### [EXERCISE MATERIAL]
------
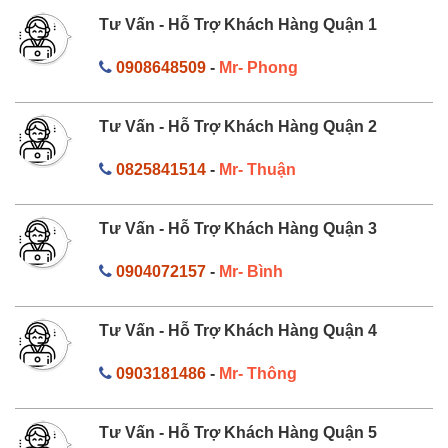
Tư Vấn - Hỗ Trợ Khách Hàng Quận 1
0908648509
-
Mr- Phong
Tư Vấn - Hỗ Trợ Khách Hàng Quận 2
0825841514
-
Mr- Thuận
Tư Vấn - Hỗ Trợ Khách Hàng Quận 3
0904072157
-
Mr- Bình
Tư Vấn - Hỗ Trợ Khách Hàng Quận 4
0903181486
-
Mr- Thông
Tư Vấn - Hỗ Trợ Khách Hàng Quận 5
------
### [WORK TO COMPLETE]
Go through the material above, and wherever a line holds the word "Hàng", copy it.

### [EXERCISE OUTPUT]
Tư Vấn - Hỗ Trợ Khách Hàng Quận 1
Tư Vấn - Hỗ Trợ Khách Hàng Quận 2
Tư Vấn - Hỗ Trợ Khách Hàng Quận 3
Tư Vấn - Hỗ Trợ Khách Hàng Quận 4
Tư Vấn - Hỗ Trợ Khách Hàng Quận 5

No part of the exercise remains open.